There are two ways we can be with our core issues or vasanas. One is to blow up and project them onto others. “You made me mad,” we say, which isn’t true and hides from us what may be really happening.
The other way is to name the unwanted feeling, seek the original incident behind it, and be with that incident till the traumatic memories associated with it complete themselves.
I call the first way of being – blowing up and projecting our vasanas onto the outside world – “Third Dimentia.” Truly it’s a warped and never-productive way of being and I just do it and do it and do it, unthinkingly, coming from unconscious awareness. (1) It’s various elements become habitual – judging, blaming, attacking, protecting.
I said some time ago that a friend is introducing me to being happy rather than being right. But apart from that friend’s help, there’s no other instructions in how to deal with our habitual behavior.
There’s no handbook on how to do the deep cleansing that we’re doing. The articles I wrote on vasanas I did by observing myself and borrowing from the few teachers who discuss the matter.
Aside from stopping the minute I feel irritated, I don’t know at this moment how I’ll put a stop to my troublesome behavior pattern.
Just on the way home from shopping, I saw myself again and again judging people on the bus, making someone wrong, getting irritated at what I deemed to be their mistaken behavior, etc.

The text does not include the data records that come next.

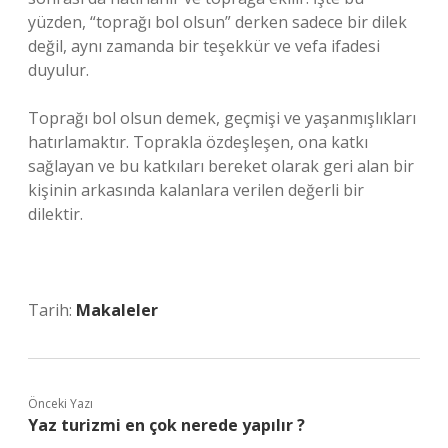
yüzden, “toprağı bol olsun” derken sadece bir dilek
değil, aynı zamanda bir teşekkür ve vefa ifadesi
duyulur.
Toprağı bol olsun demek, geçmişi ve yaşanmışlıkları
hatırlamaktır. Toprakla özdeşleşen, ona katkı
sağlayan ve bu katkıları bereket olarak geri alan bir
kişinin arkasında kalanlara verilen değerli bir
dilektir.
Tarih:
Makaleler
Önceki Yazı
Yaz turizmi en çok nerede yapılır ?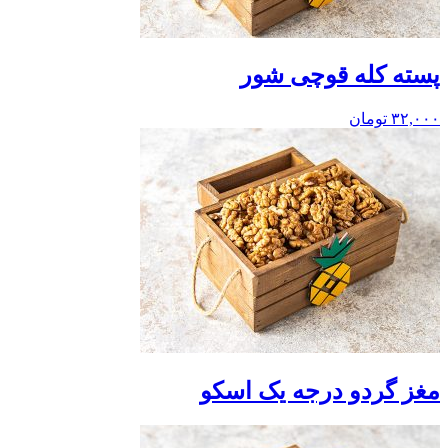
پسته کله قوچی شور
۳۲,۰۰۰
تومان
مغز گردو درجه یک اسکو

It hasn’t escaped my attention that I’m still dealing with residue, fallout from my relationship with my Father. After all these years…. Unless I cleanse myself of it, I won’t be able to serve successfully.
Footnotes
(1) Werner Erhard used to distinguish between two states: unconscious and conscious awareness. The difference is similar in degree to that between ordinary and transformative love. Today we’d probably call the latter a higher-dimensional state. Most of us live in unconscious awareness, save for the occasional peak experience.